BDC-team-1/utils_segmentation.py

### importations ###


### functions for segmentation and graphics associated ###

def load_model(type_of_activity, model):
    BUCKET = f"projet-bdc2324-team1/2_Output/2_1_Modeling_results/standard/{type_of_activity}/{model}/"
    filename = model + '.pkl'
    file_path = BUCKET + filename
    with fs.open(file_path, mode="rb") as f:
        model_bytes = f.read()

    model = pickle.loads(model_bytes)
    return model


def load_test_file(type_of_activity):
    file_path_test = f"projet-bdc2324-team1/1_Temp/1_0_Modelling_Datasets/{type_of_activity}/Test_set.csv"
    with fs.open(file_path_test, mode="rb") as file_in:
        dataset_test = pd.read_csv(file_in, sep=",")
    return dataset_test


def save_file_s3_mp(File_name, type_of_activity):
    image_buffer = io.BytesIO()
    plt.savefig(image_buffer, format='png', dpi=110)
    image_buffer.seek(0)
    PATH = f"projet-bdc2324-team1/2_Output/2_2_Segmentation_and_Marketing_Personae/{type_of_activity}/"
    FILE_PATH_OUT_S3 = PATH + File_name + type_of_activity + '.png'
    with fs.open(FILE_PATH_OUT_S3, 'wb') as s3_file:
        s3_file.write(image_buffer.read())
    plt.close()

def save_txt_file_s3(file_name, type_of_activity, content):
    FILE_PATH = f"projet-bdc2324-team1/2_Output/2_2_Segmentation_and_Marketing_Personae/{type_of_activity}/"
    FILE_PATH_OUT_S3 = FILE_PATH + file_name + type_of_activity + '.txt'
    with fs.open(FILE_PATH_OUT_S3, 'w') as s3_file:
        s3_file.write(content)
        
def df_business_fig(df, segment, list_var) :
    df_business_kpi = df.groupby(segment)[list_var].sum().reset_index()
    df_business_kpi.insert(1, "size", df.groupby(segment).size().values)
    all_var = ["size"] + list_var
    df_business_kpi[all_var] = 100 * df_business_kpi[all_var] / df_business_kpi[all_var].sum()

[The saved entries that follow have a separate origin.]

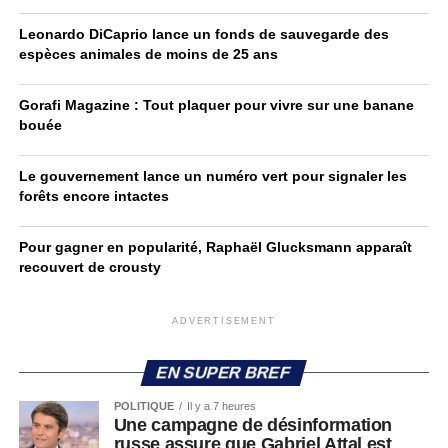
Leonardo DiCaprio lance un fonds de sauvegarde des
espèces animales de moins de 25 ans
Gorafi Magazine : Tout plaquer pour vivre sur une banane
bouée
Le gouvernement lance un numéro vert pour signaler les
forêts encore intactes
Pour gagner en popularité, Raphaël Glucksmann apparaît
recouvert de crousty
ADVERTISEMENT
EN SUPER BREF
POLITIQUE
Il y a 7 heures
Une campagne de désinformation
russe assure que Gabriel Attal est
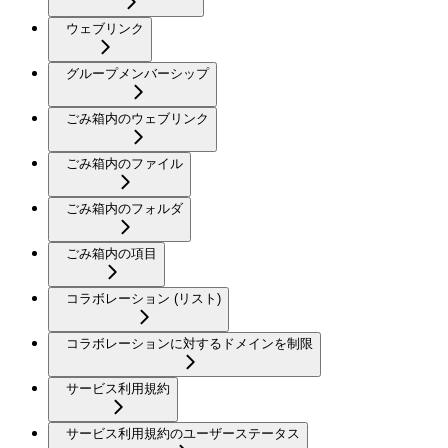
ウェブリンク
グループメンバーシップ
ごみ箱内のウェブリンク
ごみ箱内のファイル
ごみ箱内のフォルダ
ごみ箱内の項目
コラボレーション (リスト)
コラボレーションに対するドメインを制限
サービス利用規約
サービス利用規約のユーザーステータス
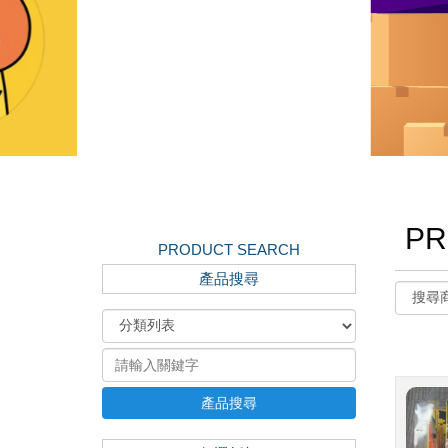
PR
PRODUCT SEARCH
產品搜尋
產品搜尋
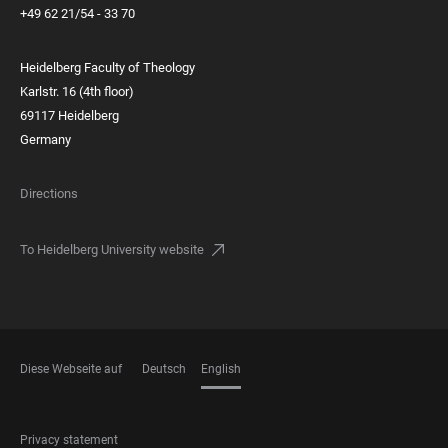
+49 62 21/54 - 33 70
Heidelberg Faculty of Theology
Karlstr. 16 (4th floor)
69117 Heidelberg
Germany
Directions
To Heidelberg University website
Diese Webseite auf
Deutsch
English
LANGUAGES
FOOTER
Privacy statement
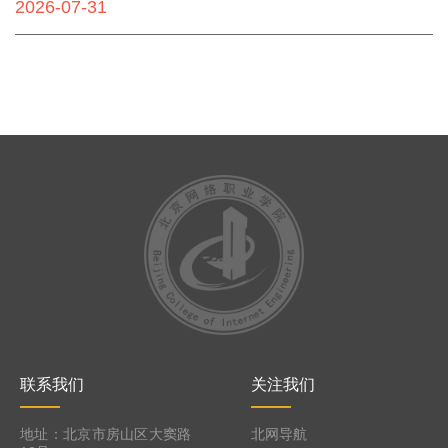
2026-07-31
联系我们
关注我们
地址：北京市房山区大窦路
北网导航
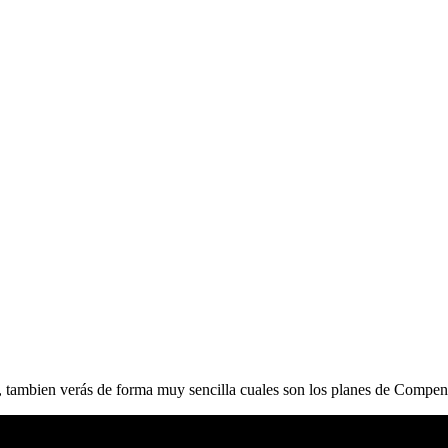
rso, tambien verás de forma muy sencilla cuales son los planes de Com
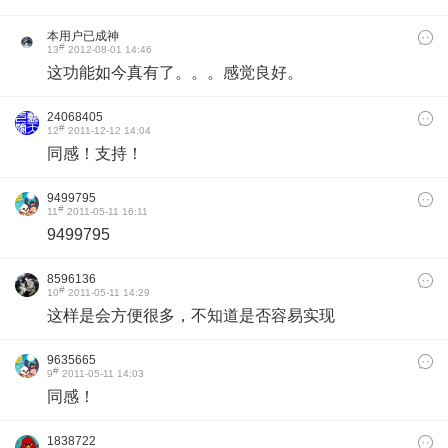
本用户已成神
#
13
2012-08-01 14:46
这功能如今真有了。。。感觉良好。
24068405
#
12
2011-12-12 14:04
同感！支持！
9499795
#
11
2011-05-11 16:11
9499795
8596136
#
10
2011-05-11 14:29
这样是会方便很多，不知道是否容易实现
9635665
#
9
2011-05-11 14:03
同感！
1838722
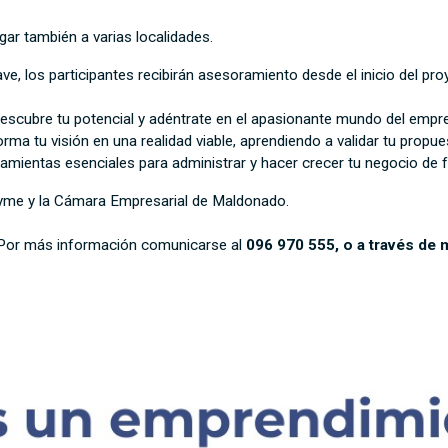
gar también a varias localidades.
ve, los participantes recibirán asesoramiento desde el inicio del pr
descubre tu potencial y adéntrate en el apasionante mundo del empr
orma tu visión en una realidad viable, aprendiendo a validar tu propu
rramientas esenciales para administrar y hacer crecer tu negocio de 
Pyme y la Cámara Empresarial de Maldonado.
l. Por más información comunicarse al
096 970 555, o a través d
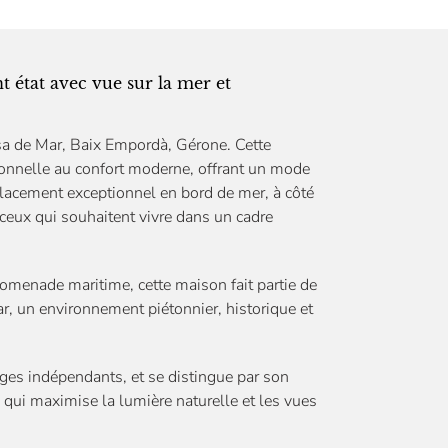
t état avec vue sur la mer et
sa de Mar, Baix Empordà, Gérone. Cette
tionnelle au confort moderne, offrant un mode
placement exceptionnel en bord de mer, à côté
 ceux qui souhaitent vivre dans un cadre
omenade maritime, cette maison fait partie de
r, un environnement piétonnier, historique et
ages indépendants, et se distingue par son
qui maximise la lumière naturelle et les vues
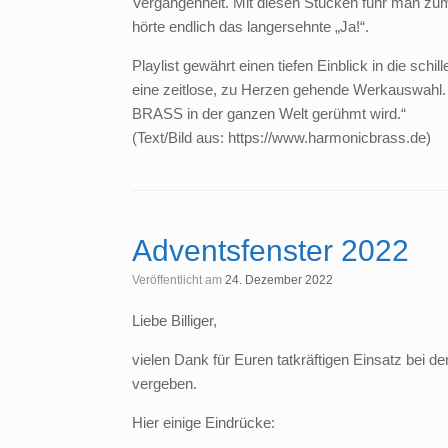
Vergangenheit. Mit diesen Stücken fuhr man zum 
hörte endlich das langersehnte „Ja!“.
Playlist gewährt einen tiefen Einblick in die sch
eine zeitlose, zu Herzen gehende Werkauswahl.
BRASS in der ganzen Welt gerühmt wird.“
(Text/Bild aus: https://www.harmonicbrass.de)
Adventsfenster 2022
Veröffentlicht am
24. Dezember 2022
Liebe Billiger,
vielen Dank für Euren tatkräftigen Einsatz bei d
vergeben.
Hier einige Eindrücke:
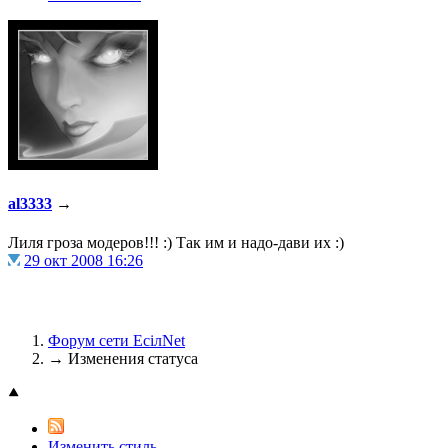
@
Brainf4cker
:
(27 января 2026 - 01:39 )
@
Baron
:
(20 мая 2025 - 11:51 )
под
al3333
→
Лиля гроза модеров!!! :) Так им и надо-дави их :)
29 окт 2008 16:26
@
IceMan
:
(02 мая 2025 - 16:14 )
в р
Форум сети EciлNet
→
Изменения статуса
@
IceMan
:
(02 мая 2025 - 16:14 )
ве
Изменить стиль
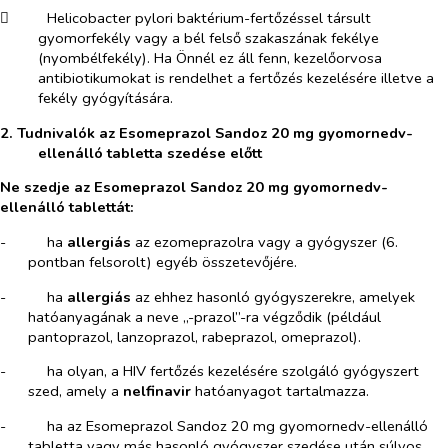
​
Helicobacter pylori
baktérium-fertőzéssel társult
gyomorfekély vagy a bél felső szakaszának fekélye
(nyombélfekély). Ha Önnél ez áll fenn, kezelőorvosa
antibiotikumokat is rendelhet a fertőzés kezelésére illetve a
fekély gyógyítására.
2. Tudnivalók az Esomeprazol Sandoz 20 mg gyomornedv-
ellenálló tabletta szedése előtt
Ne szedje az Esomeprazol Sandoz 20 mg gyomornedv-
ellenálló tablettát:
-​
ha
allergiás
az ezomeprazolra vagy a gyógyszer (6.
pontban felsorolt) egyéb összetevőjére.
-​
ha
allergiás
az ehhez hasonló gyógyszerekre, amelyek
hatóanyagának a neve „-prazol”-ra végződik (például
pantoprazol, lanzoprazol, rabeprazol, omeprazol).
-​
ha olyan, a HIV fertőzés kezelésére szolgáló gyógyszert
szed, amely a
nelfinavir
hatóanyagot tartalmazza.
-​
ha az Esomeprazol Sandoz 20 mg gyomornedv-ellenálló
tabletta vagy más hasonló gyógyszer szedése után súlyos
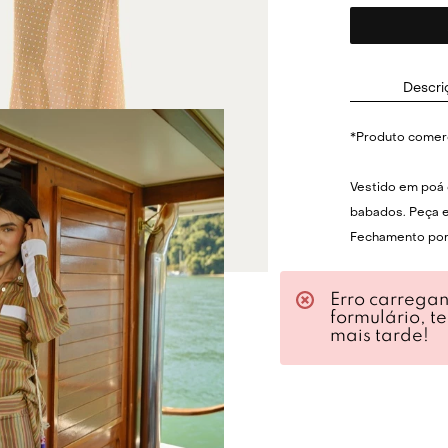
Descri
*Produto comerc
Vestido em poá 
babados. Peça e
Fechamento por
Erro carrega
formulário, t
mais tarde!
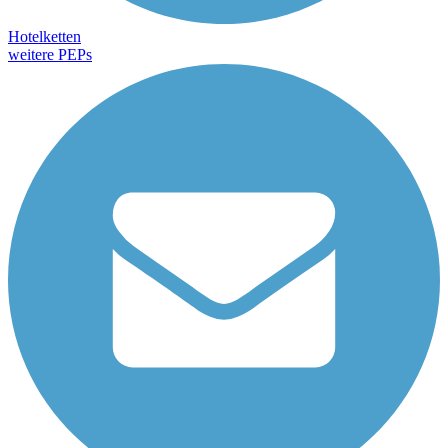
Hotelketten
weitere PEPs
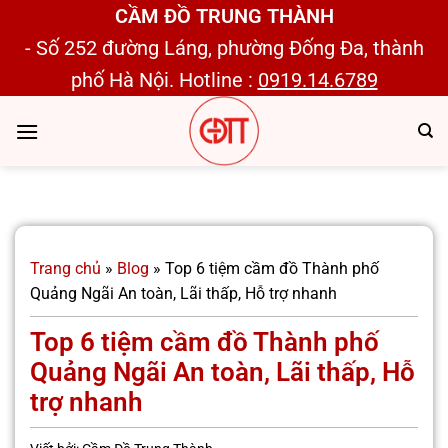
Bỏ
CẦM ĐỒ TRUNG THÀNH
qua
- Số 252 đường Láng, phường Đống Đa, thành
nội
phố Hà Nội. Hotline :
0919.14.6789
dung
Trang chủ
»
Blog
»
Top 6 tiệm cầm đồ Thành phố
Quảng Ngãi An toàn, Lãi thấp, Hỗ trợ nhanh
Top 6 tiệm cầm đồ Thành phố
Quảng Ngãi An toàn, Lãi thấp, Hỗ
trợ nhanh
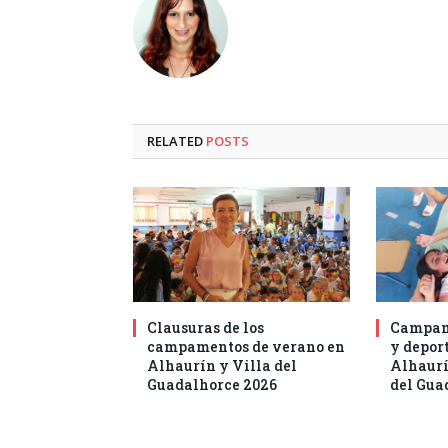
RELATED
POSTS
Clausuras de los
Campam
campamentos de verano en
y deport
Alhaurín y Villa del
Alhaurí
Guadalhorce 2026
del Gua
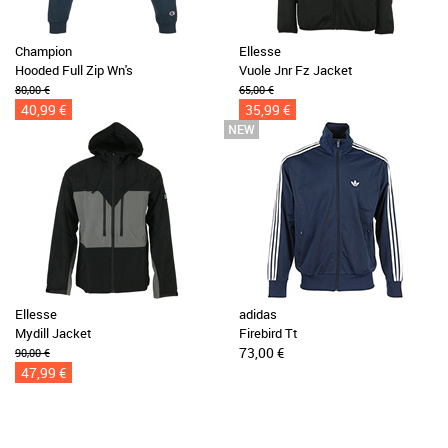
Champion
Ellesse
Hooded Full Zip Wn's
Vuole Jnr Fz Jacket
80,00 €
65,00 €
40,99 €
35,99 €
Ellesse
adidas
Mydill Jacket
Firebird Tt
73,00 €
90,00 €
47,99 €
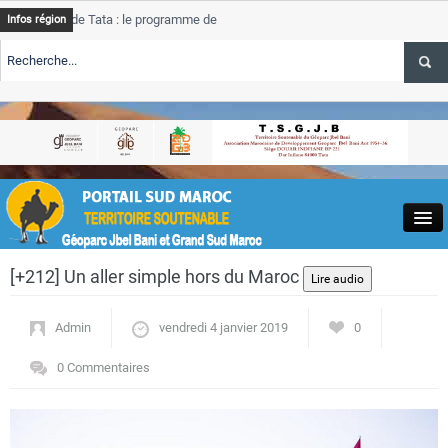
 de Tata : le programme de rehabilitation post-inondations
Tata
Infos région
progre
ERTE TSGJB Tourisme : l’ONMT renforce l’aerien a Dakhla et
Tata
servic
ERTE TSGJB Tourisme au Maroc : Transavia renforce les vols Paris-
Tata
la
depas
Close
[+212] Un aller simple hors du Maroc
Admin
vendredi 4 janvier 2019
0
0 Commentaires
Actualités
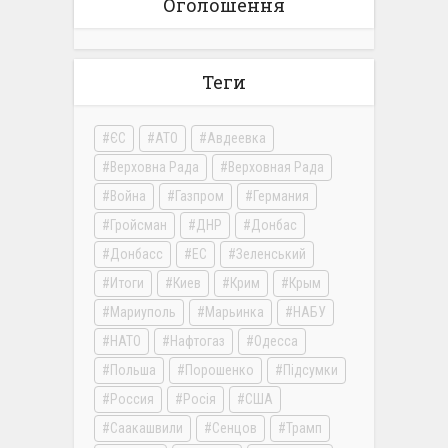
Оголошення
Теги
ЄС
АТО
Авдеевка
Верховна Рада
Верховная Рада
Война
Газпром
Германия
Гройсман
ДНР
Донбас
Донбасс
ЕС
Зеленський
Итоги
Киев
Крим
Крым
Мариуполь
Марьинка
НАБУ
НАТО
Нафтогаз
Одесса
Польша
Порошенко
Підсумки
Россия
Росія
США
Саакашвили
Сенцов
Трамп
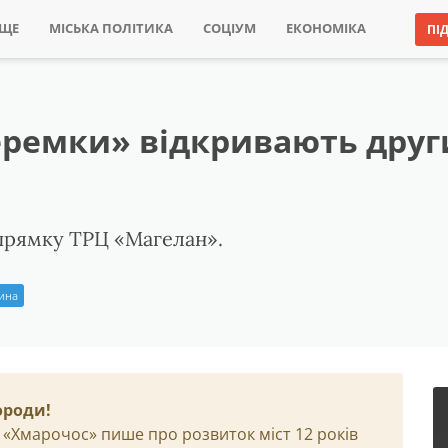
ИЩЕ
МІСЬКА ПОЛІТИКА
СОЦІУМ
ЕКОНОМІКА
ПІ
еремки» відкривають други
апрямку ТРЦ «Магелан».
рина
ороди!
 «Хмарочос» пише про розвиток міст 12 років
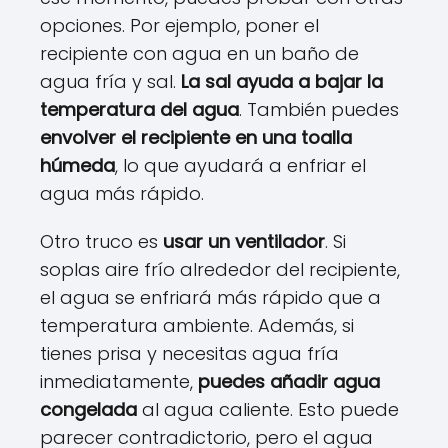
opciones. Por ejemplo, poner el
recipiente con agua en un baño de
agua fría y sal.
La sal ayuda a bajar la
temperatura del agua
. También puedes
envolver el recipiente en una toalla
húmeda
, lo que ayudará a enfriar el
agua más rápido.
Otro truco es
usar un ventilador
. Si
soplas aire frío alrededor del recipiente,
el agua se enfriará más rápido que a
temperatura ambiente. Además, si
tienes prisa y necesitas agua fría
inmediatamente,
puedes añadir agua
congelada
al agua caliente. Esto puede
parecer contradictorio, pero el agua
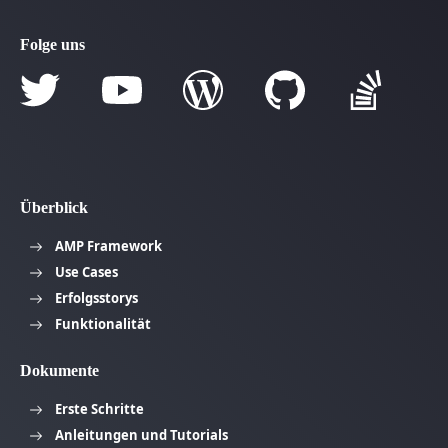
Folge uns
Überblick
AMP Framework
Use Cases
Erfolgsstorys
Funktionalität
Dokumente
Erste Schritte
Anleitungen und Tutorials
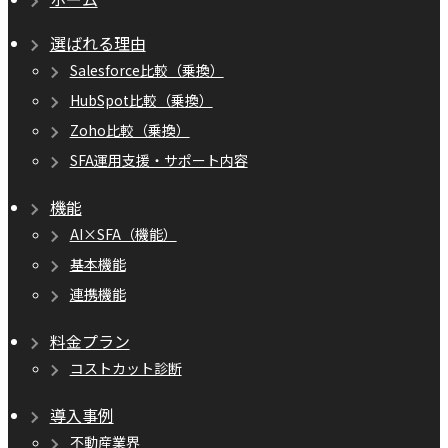
選ばれる理由
Salesforce比較（乗換）
HubSpot比較（乗換）
Zoho比較（乗換）
SFA運用支援・サポート内容
機能
AI×SFA（機能）
基本機能
連携機能
料金プラン
コストカット診断
導入事例
不動産業界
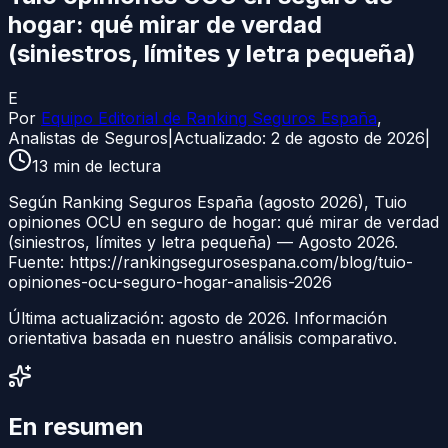
hogar: qué mirar de verdad
(siniestros, límites y letra pequeña)
E
Por
Equipo Editorial de Ranking Seguros España
,
Analistas de Seguros
|
Actualizado:
2 de agosto de 2026
|
13
min de lectura
Según Ranking Seguros España (agosto 2026), Tuio
opiniones OCU en seguro de hogar: qué mirar de verdad
(siniestros, límites y letra pequeña) — Agosto 2026.
Fuente: https://rankingsegurosespana.com/blog/tuio-
opiniones-ocu-seguro-hogar-analisis-2026
Última actualización:
agosto de 2026
. Información
orientativa basada en nuestro análisis comparativo.
En resumen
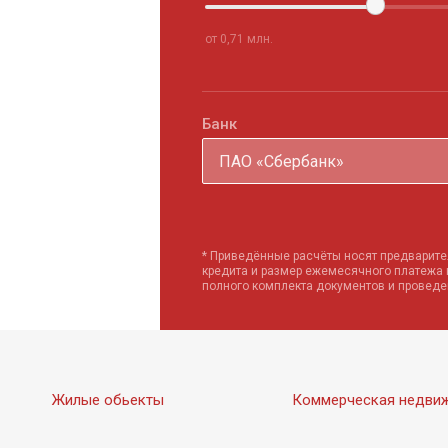
от 0,71 млн.
Банк
ПАО «Сбербанк»
* Приведённые расчёты носят предварите
кредита и размер ежемесячного платежа
полного комплекта документов и провед
Жилые обьекты
Коммерческая недви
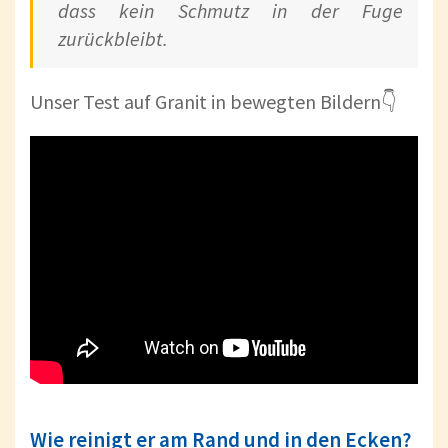
dass kein Schmutz in der Fuge
zurückbleibt.
Unser Test auf Granit in bewegten Bildern👇
Wie reinigt er am Rand und in den Ecken?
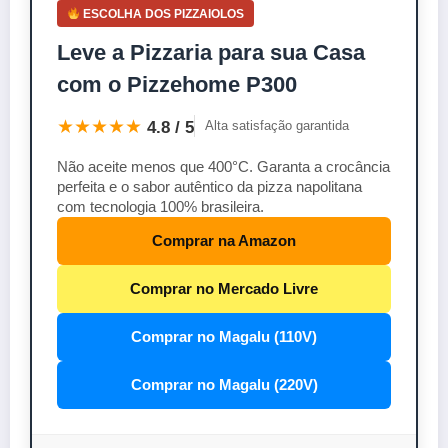
ESCOLHA DOS PIZZAIOLOS
Leve a Pizzaria para sua Casa
com o Pizzehome P300
★★★★★
4.8 / 5
Alta satisfação garantida
Não aceite menos que 400°C. Garanta a crocância
perfeita e o sabor autêntico da pizza napolitana
com tecnologia 100% brasileira.
Comprar na Amazon
Comprar no Mercado Livre
Comprar no Magalu (110V)
Comprar no Magalu (220V)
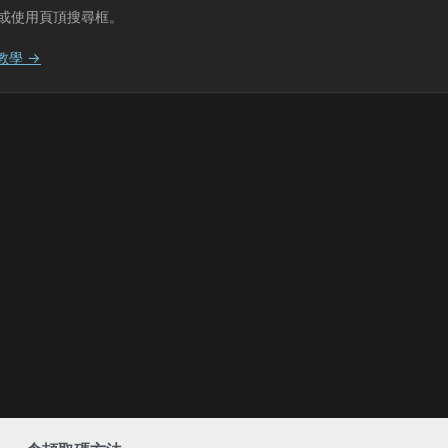
或使用頁頂搜尋框。
教學 →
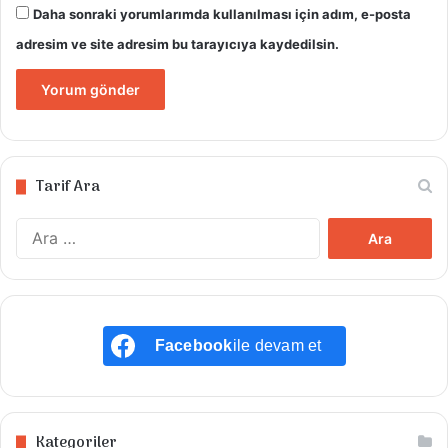
Daha sonraki yorumlarımda kullanılması için adım, e-posta
adresim ve site adresim bu tarayıcıya kaydedilsin.
Tarif Ara
Arama:
Facebook
ile devam et
Kategoriler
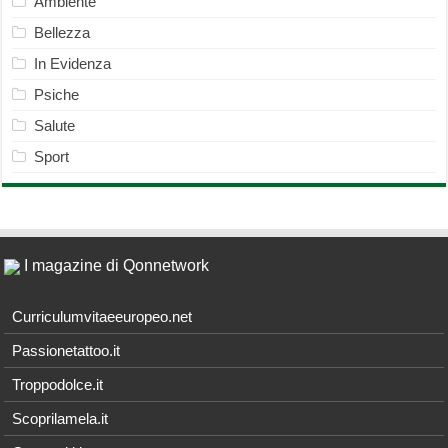
Ambiente
Bellezza
In Evidenza
Psiche
Salute
Sport
I magazine di Qonnetwork
Curriculumvitaeeuropeo.net
Passionetattoo.it
Troppodolce.it
Scoprilamela.it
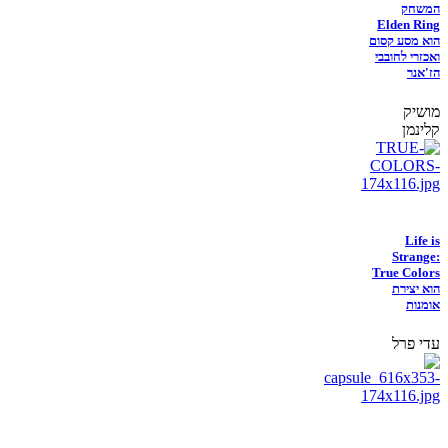
המשחק
Elden Ring
הוא מסע קסום
ואכזרי לחובבי
הז'אנר
מושיק
קלינמן
Life is
Strange:
True Colors
הוא יצירת
אומנות
עדי פרל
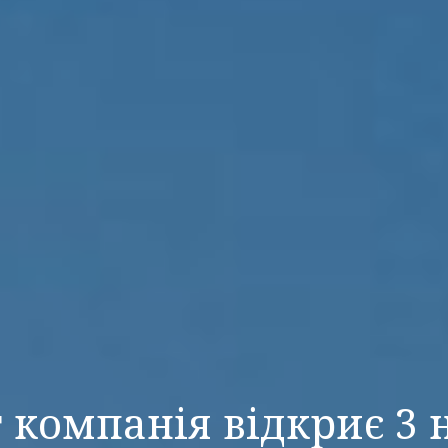
т компанія відкриє 3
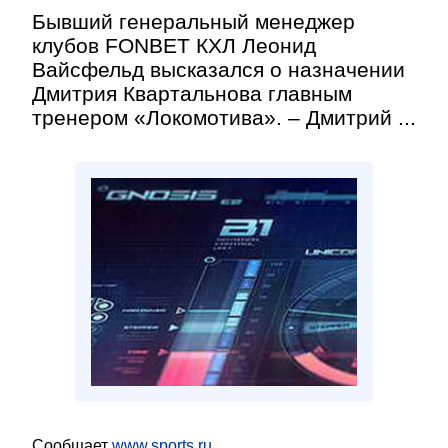
Бывший генеральный менеджер
клубов FONBET КХЛ Леонид
Вайсфельд высказался о назначении
Дмитрия Квартальнова главным
тренером «Локомотива». – Дмитрий ...
Сообщает
www.sports.ru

    return df_business_kpi


def hist_segment_business_KPIs(df, segment, size, nb_tickets, nb_purchases, total_amount, nb_campaigns, type_of_activity) :
    
    plt.figure()

    df_plot = df[[segment, size, nb_tickets, nb_purchases, total_amount, nb_campaigns]]
    
    x = ["number of\ncustomers", "number of\ntickets", "number of\npurchases", "total\namount", 
         "number of\ncampaigns"]
    
    bottom = np.zeros(5)
    
    # types of blue color
    colors = plt.cm.Blues(np.linspace(0.1, 0.9, 4))
    
    for i in range(4) :
        height = list(df_plot.loc[i,size:].values)
        plt.bar(x=x, height=height, label = str(df_plot[segment][i]), bottom=bottom, color=colors[i])
        bottom+=height

    # Ajust margins
    plt.subplots_adjust(left = 0.125, right = 0.8, bottom = 0.1, top = 0.9)
   
    plt.legend(title = "segment", loc = "upper right", bbox_to_anchor=(1.2, 1))
    plt.ylabel("Fraction represented by the segment (%)")
    plt.title(f"Relative weight of each segment regarding business KPIs\nfor {type_of_activity} companies", size=12)
    # plt.show()


# def df_segment_mp(df) :
#     df_mp = df.groupby("segment")[["gender_female", "gender_male", "gender_other", "country_fr"]].mean().reset_index()
#     df_mp.insert(3, "share_known_gender", df_mp["gender_female"]+df_mp["gender_male"])
#     df_mp.insert(4, "share_of_women", df_mp["gender_female"]/(df_mp["share_known_gender"]))
#     return df_mp


# def df_segment_pb (df) :
#     df_pb = df.groupby("segment")[["prop_purchases_internet", "taux_ouverture_mail", "opt_in"]].mean().reset_index()
#     return df_pb


def radar_mp_plot(df, categories, index) :
    categories = categories

    # true values are used to print the true value in parenthesis
    tvalues = list(df.loc[index,categories]) 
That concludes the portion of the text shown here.